Chelsea might have had a lot of apparent harmony within the squad in the win against Crystal Palace but this doesn't seem to be case completely at Cobham. According to the Telegraph (and others), Diego Costa and Oscar have been the protagonists of a training bust-up today.
It's claimed that the Brazilian attacking midfielder was the first offender with a 'particularly hefty tackle' made on Costa's knee during an intense training session. Infuriated by the challenge, Costa initiated the bust-up, as both started to exchange words before other Chelsea players got involved and broke the scene apart. (Ed.'s note: Costa's reaction was undoubtedly surprising, given his usually docile nature that would normally make him shrink from any sort of verbal or physical confrontation. Such a pushover, that Costa.)
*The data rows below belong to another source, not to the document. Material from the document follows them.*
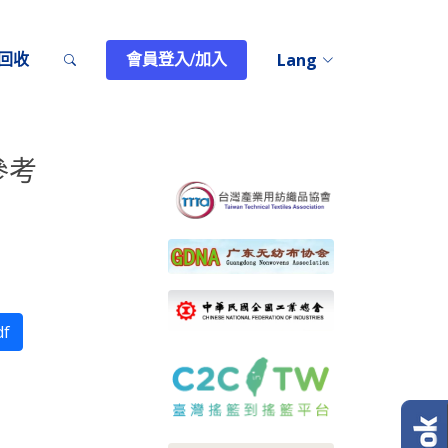
回收
會員登入/加入
Lang
參考
f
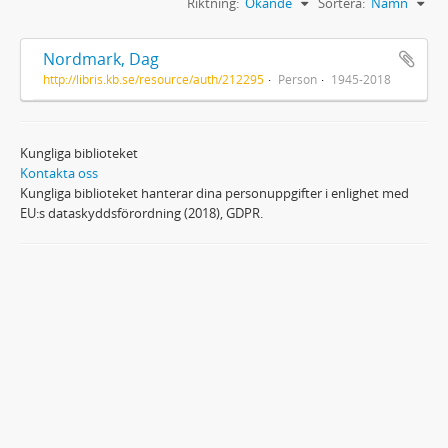
Riktning:
Ökande
Sortera:
Namn
Nordmark, Dag
http://libris.kb.se/resource/auth/212295
Person
1945-2018
Kungliga biblioteket
Kontakta oss
Kungliga biblioteket hanterar dina personuppgifter i enlighet med
EU:s dataskyddsförordning (2018), GDPR.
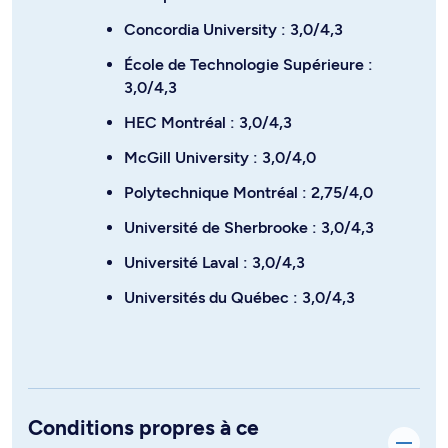
Concordia University : 3,0/4,3
École de Technologie Supérieure :
3,0/4,3
HEC Montréal : 3,0/4,3
McGill University : 3,0/4,0
Polytechnique Montréal : 2,75/4,0
Université de Sherbrooke : 3,0/4,3
Université Laval : 3,0/4,3
Universités du Québec : 3,0/4,3
Conditions propres à ce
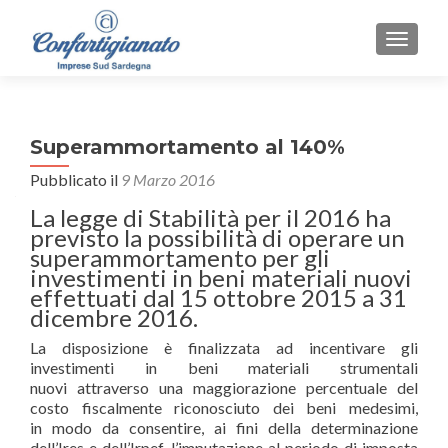
MOSTR
Super­ammortamento al 140%
Pubblicato il
9 Marzo 2016
La legge di Stabilità per il 2016 ha
previsto la possibilità di operare un
super­ammortamento per gli
investimenti in beni materiali nuovi
effettuati dal 15 ottobre 2015 a 31
dicembre 2016.
La disposizione è finalizzata ad incentivare gli
investimenti in beni materiali strumentali
nuovi attraverso una maggiorazione percentuale del
costo fiscalmente riconosciuto dei beni medesimi,
in modo da consentire, ai fini della determinazione
dell’Ires e dell’Irpef, l’imputazione al periodo di imposta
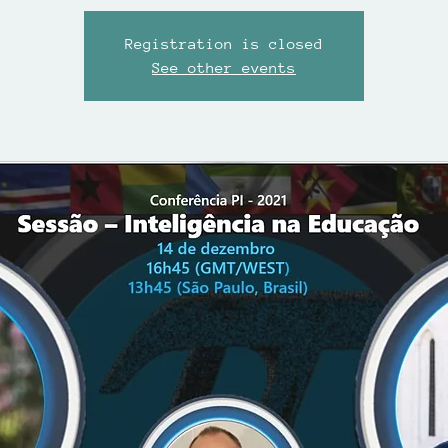
Registration is closed
See other events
Still, the Telegraph reports that manager Guus Hiddink has no worries over resentment due to the brawl since the incident quickly became subject for jokes exchanged in the dressing room. (Ed.'s note: That's probably because Hiddink's a man of common sense, and dressing rooms are a dynamic environment where emotions come and go quickly.)
This is not the first time that we hear about an altercation happening at Chelsea's training ground this season. Last month, there were reports that Cesc Fàbregas issued a hard challenge on Chelsea youngster Charly Musonda after the academy player nutmegged the midfielder in a training session, with the pair also exchanging words after the incident. (Ed.'s note: That incident was so incredibly damaging that we haven't lost a match since!)
Despite our recent results under Guus Hiddink's leadership, Chelsea's 2015-16 season hasn't been 'salvaged' yet and it's almost certain that the players are under high pressure, which is something bound to ignite stressful episodes like this one. Either way, if they manage to focus these training efforts into performances on the pitch for the remainder of the season, we shouldn't worry too much about our chances in the the FA Cup and in the Champions League.
(Ed.'s note: One thing that may be worth mentioning are the reports that Hiddink seems to prefer more "game-situation" training with matches and small-sides games, etc. These are far more likely to produce stories such as this one, especially when the commitment level is high. We must resist the temptation to read too much into such things.)